# What the task asks
Since the copy must match the original, write out each record word for word, skipping only the pictures.

# Data provided
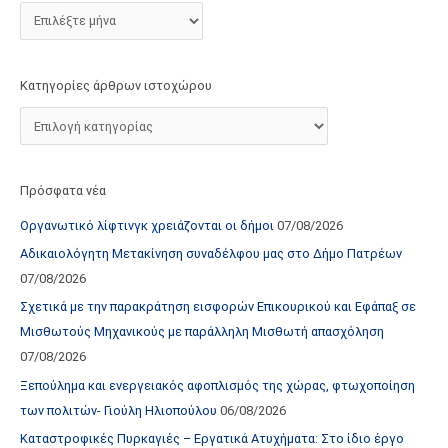
τ
ο
χ
Κατηγορίες άρθρων ιστοχώρου
ώ
ρ
ο
υ
Πρόσφατα νέα
Οργανωτικό λίφτινγκ χρειάζονται οι δήμοι
07/08/2026
Αδικαιολόγητη Μετακίνηση συναδέλφου μας στο Δήμο Πατρέων
07/08/2026
Σχετικά με την παρακράτηση εισφορών Επικουρικού και Εφάπαξ σε
Μισθωτούς Μηχανικούς με παράλληλη Μισθωτή απασχόληση
07/08/2026
Ξεπούλημα και ενεργειακός αφοπλισμός της χώρας, φτωχοποίηση
των πολιτών- Γιούλη Ηλιοπούλου
06/08/2026
Καταστροφικές Πυρκαγιές – Εργατικά Ατυχήματα: Στο ίδιο έργο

# Expected answer
τ
ο
χ
Κατηγορίες άρθρων ιστοχώρου
ώ
ρ
ο
υ
Πρόσφατα νέα
Οργανωτικό λίφτινγκ χρειάζονται οι δήμοι
07/08/2026
Αδικαιολόγητη Μετακίνηση συναδέλφου μας στο Δήμο Πατρέων
07/08/2026
Σχετικά με την παρακράτηση εισφορών Επικουρικού και Εφάπαξ σε
Μισθωτούς Μηχανικούς με παράλληλη Μισθωτή απασχόληση
07/08/2026
Ξεπούλημα και ενεργειακός αφοπλισμός της χώρας, φτωχοποίηση
των πολιτών- Γιούλη Ηλιοπούλου
06/08/2026
Καταστροφικές Πυρκαγιές – Εργατικά Ατυχήματα: Στο ίδιο έργο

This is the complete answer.